- Assignment -
Scan the material for the word "meer" and copy each line where it occurs.

::::::::

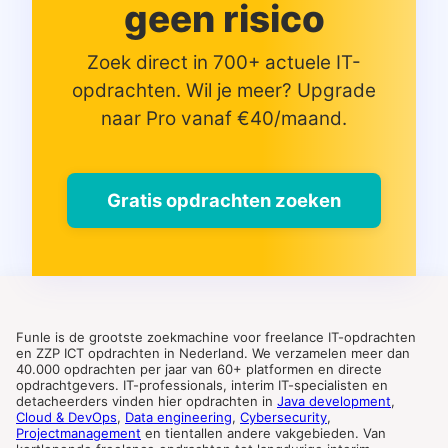
geen risico
Zoek direct in 700+ actuele IT-
opdrachten. Wil je meer? Upgrade
naar Pro vanaf €40/maand.
Gratis opdrachten zoeken
Funle is de grootste zoekmachine voor freelance IT-opdrachten
en ZZP ICT opdrachten in Nederland. We verzamelen meer dan
40.000 opdrachten per jaar van 60+ platformen en directe
opdrachtgevers. IT-professionals, interim IT-specialisten en
detacheerders vinden hier opdrachten in
Java development
,
Cloud & DevOps
,
Data engineering
,
Cybersecurity
,
Projectmanagement
en tientallen andere vakgebieden. Van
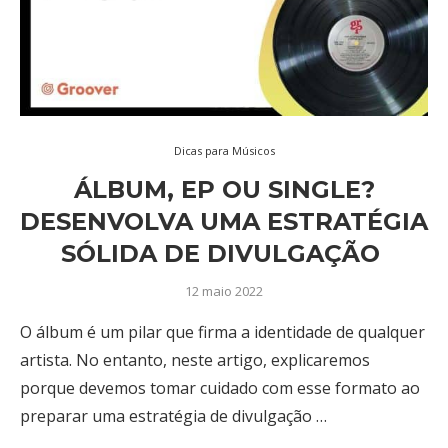
Dicas para Músicos
ÁLBUM, EP OU SINGLE?
DESENVOLVA UMA ESTRATÉGIA
SÓLIDA DE DIVULGAÇÃO
12 maio 2022
O álbum é um pilar que firma a identidade de qualquer
artista. No entanto, neste artigo, explicaremos
porque devemos tomar cuidado com esse formato ao
preparar uma estratégia de divulgação …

::::::::

- Answer box -
opdrachten. Wil je meer? Upgrade
en ZZP ICT opdrachten in Nederland. We verzamelen meer dan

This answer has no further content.